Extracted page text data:
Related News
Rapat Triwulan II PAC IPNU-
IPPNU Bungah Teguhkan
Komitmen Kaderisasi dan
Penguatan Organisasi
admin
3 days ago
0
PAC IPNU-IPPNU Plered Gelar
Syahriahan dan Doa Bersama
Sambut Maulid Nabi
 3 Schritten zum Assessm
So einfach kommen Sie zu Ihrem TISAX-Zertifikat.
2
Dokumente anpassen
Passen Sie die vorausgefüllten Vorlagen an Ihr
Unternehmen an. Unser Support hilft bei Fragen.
---
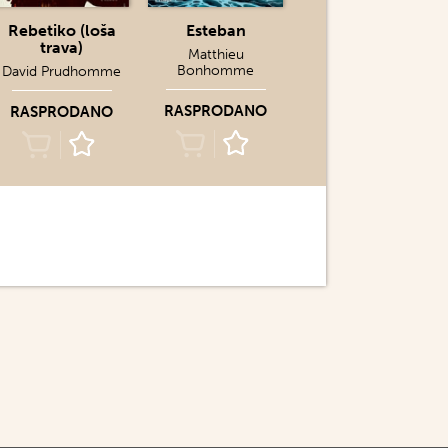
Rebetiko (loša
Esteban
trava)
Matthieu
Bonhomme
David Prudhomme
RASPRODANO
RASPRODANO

▶ WHAT IS EXPECTED
Write out exactly the lines that fall from the line with "IPPNU Bungah Teguhkan" to the line with "Unternehmen an. Unser" in the records above, keeping both ends.

▶ ANSWER SECTION
IPPNU Bungah Teguhkan
Komitmen Kaderisasi dan
Penguatan Organisasi
admin
3 days ago
0
PAC IPNU-IPPNU Plered Gelar
Syahriahan dan Doa Bersama
Sambut Maulid Nabi
 3 Schritten zum Assessm
So einfach kommen Sie zu Ihrem TISAX-Zertifikat.
2
Dokumente anpassen
Passen Sie die vorausgefüllten Vorlagen an Ihr
Unternehmen an. Unser Support hilft bei Fragen.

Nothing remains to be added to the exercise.